Alex grinned but made no comment.

“This is some of Mad Rowell’s work,” said Rube, as the party passed on upstream.

“You bet it is,” Case added. “Twice I thought I saw him in the underbrush, but finally decided that it was my imagination working overtime. I wish now that I had investigated.”

“If Mad Rowell knows how to operate a motor boat,” said Buck, “the chances are against us. That boat can go some!”

The party advanced up the stream half a mile or more without seeing anything in the shape of a motor boat.

“Hopeless case, I reckon,” suggested Rube. “It strikes me that we are only wasting time. We should have gone directly to the village and used the wire.

The man had hardly ceased speaking when an exclamation from Jule attracted the attention of all in the party.

“There she is!”

It was indeed true. The Esmeralda lay rocking in the river some distance farther upstream. Mad Rowell was nowhere in view from where the party stood. The boat was, however, on the opposite bank of the river.

Buck appeared lost in a brown study for a moment, and then he said, speaking in his usual drawl:

“This may be an ambush.”

“If they ever got one of us into the river, they could fill him so full of lead that he’d sink of his own weight,” Clay went on. “The thing to do now is for all to take to the water at once.
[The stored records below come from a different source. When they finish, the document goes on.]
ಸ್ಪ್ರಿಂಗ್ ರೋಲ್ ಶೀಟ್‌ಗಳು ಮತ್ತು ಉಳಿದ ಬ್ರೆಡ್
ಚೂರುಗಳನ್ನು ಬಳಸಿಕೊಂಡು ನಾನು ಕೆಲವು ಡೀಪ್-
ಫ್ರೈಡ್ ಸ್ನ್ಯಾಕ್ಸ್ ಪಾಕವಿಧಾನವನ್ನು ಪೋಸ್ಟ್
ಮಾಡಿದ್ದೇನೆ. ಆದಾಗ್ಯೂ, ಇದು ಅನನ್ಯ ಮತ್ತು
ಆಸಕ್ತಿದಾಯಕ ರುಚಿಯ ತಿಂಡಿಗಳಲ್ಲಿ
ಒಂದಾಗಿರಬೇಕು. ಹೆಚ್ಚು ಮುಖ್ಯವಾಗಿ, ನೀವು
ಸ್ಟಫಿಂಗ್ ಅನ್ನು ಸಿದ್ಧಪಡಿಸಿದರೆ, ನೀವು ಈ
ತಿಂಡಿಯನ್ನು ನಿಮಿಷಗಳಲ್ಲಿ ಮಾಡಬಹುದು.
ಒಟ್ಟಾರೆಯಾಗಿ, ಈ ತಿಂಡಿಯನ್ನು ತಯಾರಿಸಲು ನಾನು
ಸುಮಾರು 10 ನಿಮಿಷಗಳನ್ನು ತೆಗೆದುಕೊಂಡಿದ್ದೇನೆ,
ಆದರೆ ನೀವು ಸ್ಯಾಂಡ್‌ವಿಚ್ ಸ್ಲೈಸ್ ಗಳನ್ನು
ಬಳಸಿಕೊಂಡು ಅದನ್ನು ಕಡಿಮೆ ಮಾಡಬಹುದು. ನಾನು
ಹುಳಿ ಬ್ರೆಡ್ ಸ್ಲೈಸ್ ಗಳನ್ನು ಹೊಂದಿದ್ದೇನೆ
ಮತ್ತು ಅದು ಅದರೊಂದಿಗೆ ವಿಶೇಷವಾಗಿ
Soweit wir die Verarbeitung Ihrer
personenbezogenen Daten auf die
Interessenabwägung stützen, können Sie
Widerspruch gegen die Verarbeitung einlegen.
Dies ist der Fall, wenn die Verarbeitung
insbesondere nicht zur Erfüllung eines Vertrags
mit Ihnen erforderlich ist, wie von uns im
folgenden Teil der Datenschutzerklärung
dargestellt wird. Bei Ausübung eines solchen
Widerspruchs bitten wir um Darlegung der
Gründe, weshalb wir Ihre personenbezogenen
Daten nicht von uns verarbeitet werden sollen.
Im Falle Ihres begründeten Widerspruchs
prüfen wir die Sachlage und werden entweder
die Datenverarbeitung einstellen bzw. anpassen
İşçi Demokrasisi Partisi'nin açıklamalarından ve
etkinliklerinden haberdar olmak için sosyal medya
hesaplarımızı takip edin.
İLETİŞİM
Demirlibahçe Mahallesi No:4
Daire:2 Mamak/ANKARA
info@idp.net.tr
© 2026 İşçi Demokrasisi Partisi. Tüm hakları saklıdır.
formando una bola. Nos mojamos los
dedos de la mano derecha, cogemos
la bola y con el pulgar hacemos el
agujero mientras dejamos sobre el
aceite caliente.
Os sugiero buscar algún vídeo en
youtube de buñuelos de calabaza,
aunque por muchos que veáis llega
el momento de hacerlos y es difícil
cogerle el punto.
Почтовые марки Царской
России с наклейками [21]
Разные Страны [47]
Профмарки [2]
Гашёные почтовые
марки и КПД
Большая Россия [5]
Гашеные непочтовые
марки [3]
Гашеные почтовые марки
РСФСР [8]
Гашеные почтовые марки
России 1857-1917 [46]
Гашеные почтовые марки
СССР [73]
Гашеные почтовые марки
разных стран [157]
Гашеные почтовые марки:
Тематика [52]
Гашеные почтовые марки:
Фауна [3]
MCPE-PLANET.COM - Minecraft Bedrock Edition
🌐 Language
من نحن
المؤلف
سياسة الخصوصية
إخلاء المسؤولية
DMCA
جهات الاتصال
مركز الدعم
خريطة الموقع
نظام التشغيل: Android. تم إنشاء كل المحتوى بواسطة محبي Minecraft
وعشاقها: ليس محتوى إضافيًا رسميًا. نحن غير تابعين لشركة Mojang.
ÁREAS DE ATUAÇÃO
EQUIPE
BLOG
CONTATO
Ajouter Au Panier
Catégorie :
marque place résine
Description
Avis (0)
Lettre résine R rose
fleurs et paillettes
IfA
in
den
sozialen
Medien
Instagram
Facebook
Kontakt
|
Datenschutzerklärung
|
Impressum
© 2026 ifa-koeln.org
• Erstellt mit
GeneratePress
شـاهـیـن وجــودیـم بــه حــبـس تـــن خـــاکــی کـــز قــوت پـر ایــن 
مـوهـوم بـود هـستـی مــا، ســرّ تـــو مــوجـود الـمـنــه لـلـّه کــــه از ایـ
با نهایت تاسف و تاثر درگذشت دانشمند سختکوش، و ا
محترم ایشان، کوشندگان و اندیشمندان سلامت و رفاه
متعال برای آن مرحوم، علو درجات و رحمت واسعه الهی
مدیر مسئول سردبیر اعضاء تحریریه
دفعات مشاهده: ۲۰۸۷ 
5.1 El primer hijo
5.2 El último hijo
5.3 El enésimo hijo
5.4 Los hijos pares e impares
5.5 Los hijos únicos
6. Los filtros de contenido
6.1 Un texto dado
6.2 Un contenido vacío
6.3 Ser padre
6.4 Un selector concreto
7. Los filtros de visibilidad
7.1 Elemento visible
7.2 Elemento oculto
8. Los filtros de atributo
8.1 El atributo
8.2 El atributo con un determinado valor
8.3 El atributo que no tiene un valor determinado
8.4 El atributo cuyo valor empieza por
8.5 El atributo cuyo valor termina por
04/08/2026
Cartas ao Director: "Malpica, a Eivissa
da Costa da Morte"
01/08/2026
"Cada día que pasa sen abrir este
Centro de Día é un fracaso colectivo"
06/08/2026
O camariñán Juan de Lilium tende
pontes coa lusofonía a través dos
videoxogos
They can’t kill all of us!”

“They might do even that,” put in Rube, “but it seems that we have to risk it. I wish I had my two hands on the man who is responsible for this!”

“Well, what’s the decision?” asked Case.

“Yes,” answered Alex, “who’s ready for a cold bath?”

“If there’s anything I just love to do,” laughed Jule, “it is to go swimming. This water is fine!”

“Suppose we all strip?” suggested Case, who did not care to get his new suit wet.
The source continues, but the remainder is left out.